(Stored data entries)
──────

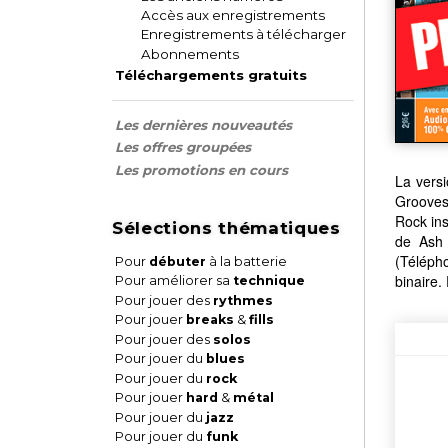
Accès aux enregistrements
Enregistrements à télécharger
Abonnements
Téléchargements gratuits
Les dernières nouveautés
Les offres groupées
Les promotions en cours
La vers
Grooves
Rock in
Sélections thématiques
de Ash 
(Téléph
Pour
débuter
à la batterie
binaire
Pour améliorer sa
technique
Pour jouer des
rythmes
Pour jouer
breaks
&
fills
Pour jouer des
solos
Pour jouer du
blues
Pour jouer du
rock
Pour jouer
hard
&
métal
Pour jouer du
jazz
Pour jouer du
funk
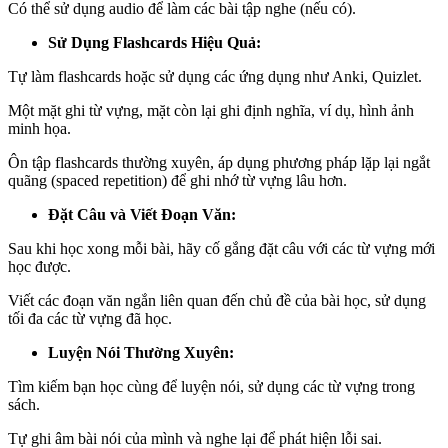
Có thể sử dụng audio để làm các bài tập nghe (nếu có).
Sử Dụng Flashcards Hiệu Quả:
Tự làm flashcards hoặc sử dụng các ứng dụng như Anki, Quizlet.
Một mặt ghi từ vựng, mặt còn lại ghi định nghĩa, ví dụ, hình ảnh
minh họa.
Ôn tập flashcards thường xuyên, áp dụng phương pháp lặp lại ngắt
quãng (spaced repetition) để ghi nhớ từ vựng lâu hơn.
Đặt Câu và Viết Đoạn Văn:
Sau khi học xong mỗi bài, hãy cố gắng đặt câu với các từ vựng mới
học được.
Viết các đoạn văn ngắn liên quan đến chủ đề của bài học, sử dụng
tối đa các từ vựng đã học.
Luyện Nói Thường Xuyên:
Tìm kiếm bạn học cùng để luyện nói, sử dụng các từ vựng trong
sách.
Tự ghi âm bài nói của mình và nghe lại để phát hiện lỗi sai.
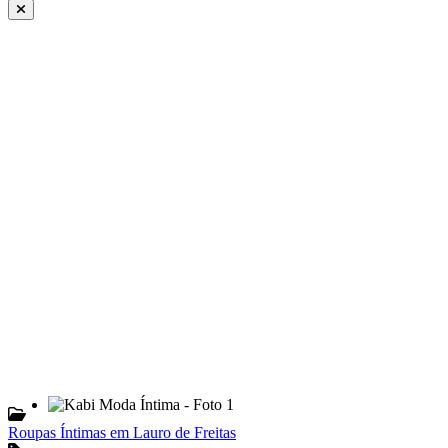
Roupas Íntimas em Lauro de Freitas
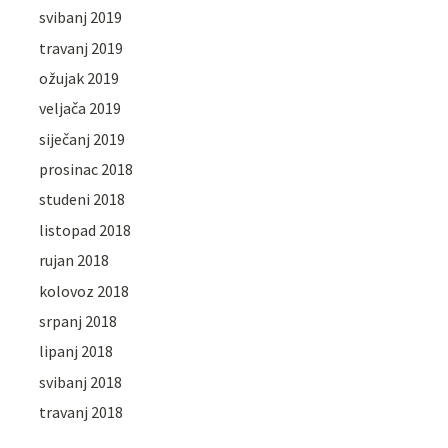
svibanj 2019
travanj 2019
ožujak 2019
veljača 2019
siječanj 2019
prosinac 2018
studeni 2018
listopad 2018
rujan 2018
kolovoz 2018
srpanj 2018
lipanj 2018
svibanj 2018
travanj 2018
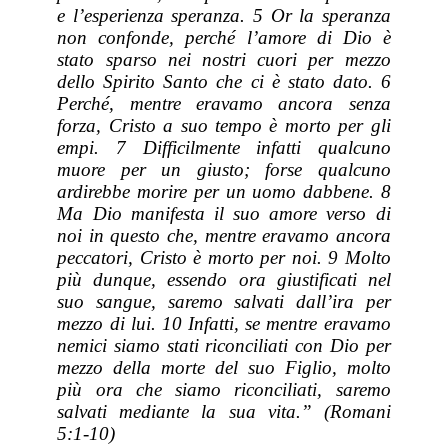
e l’esperienza speranza. 5 Or la speranza
non confonde, perché l’amore di Dio è
stato sparso nei nostri cuori per mezzo
dello Spirito Santo che ci è stato dato. 6
Perché, mentre eravamo ancora senza
forza, Cristo a suo tempo è morto per gli
empi. 7 Difficilmente infatti qualcuno
muore per un giusto; forse qualcuno
ardirebbe morire per un uomo dabbene. 8
Ma Dio manifesta il suo amore verso di
noi in questo che, mentre eravamo ancora
peccatori, Cristo è morto per noi. 9 Molto
più dunque, essendo ora giustificati nel
suo sangue, saremo salvati dall’ira per
mezzo di lui. 10 Infatti, se mentre eravamo
nemici siamo stati riconciliati con Dio per
mezzo della morte del suo Figlio, molto
più ora che siamo riconciliati, saremo
salvati mediante la sua vita.” (Romani
5:1-10)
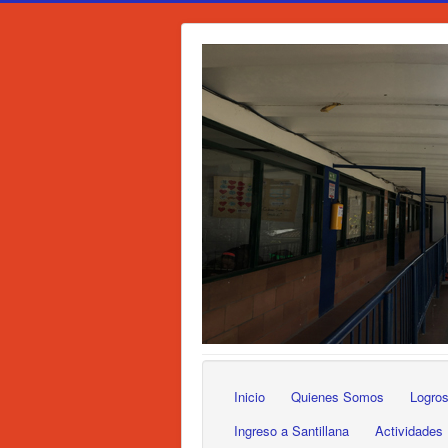
Inicio
Quienes Somos
Logro
Ingreso a Santillana
Actividades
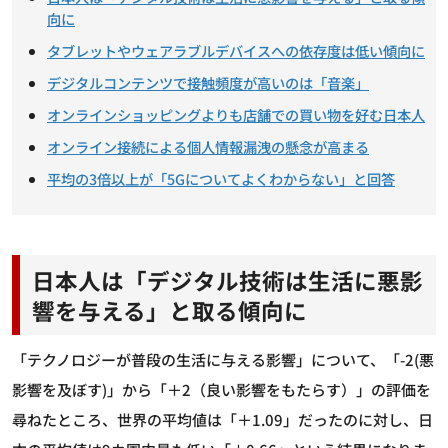
向に
タブレットやウェアラブルデバイスへの依存度は低い傾向に
デジタルコンテンツで接触頻度が高いのは「音楽」
オンラインショッピングよりも店舗での買い物を好む日本人
オンライン接続による個人情報漏洩の懸念が高まる
平均の3倍以上が「5Gについてよくわからない」と回答
日本人は「デジタル技術は生活に悪影
響を与える」と取る傾向に
「テクノロジーが普段の生活に与える影響」について、「-2(悪
影響を及ぼす)」から「＋2（良い影響をもたらす）」の評価を
尋ねたところ、世界の平均値は「＋1.09」だったのに対し、日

──────

Filter the data for the string "siamo" and copy every line that has it.

▶ _Exercise solution_:
nemici siamo stati riconciliati con Dio per
più ora che siamo riconciliati, saremo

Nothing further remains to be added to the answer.